##### THE DATA #####

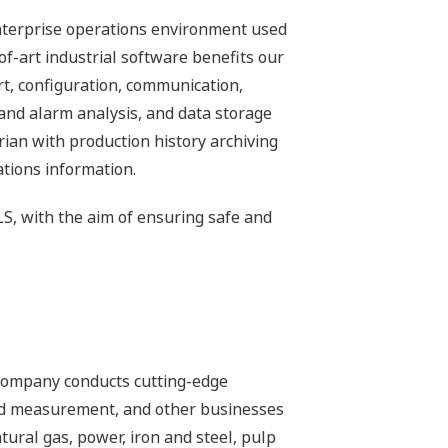
nterprise operations environment used
of-art industrial software benefits our
t, configuration, communication,
 and alarm analysis, and data storage
an with production history archiving
ations information.
S, with the aim of ensuring safe and
 company conducts cutting-edge
 and measurement, and other businesses
tural gas, power, iron and steel, pulp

#####

* **REQUIRED ACTION**
Give the lines again exactly, starting where the entries begin and stopping once the line with "and measurement, and other businesses" is included; pictures are not copied.

* **RESPONSE TO THIS TASK**
nterprise operations environment used
of-art industrial software benefits our
t, configuration, communication,
 and alarm analysis, and data storage
an with production history archiving
ations information.
S, with the aim of ensuring safe and
 company conducts cutting-edge
 and measurement, and other businesses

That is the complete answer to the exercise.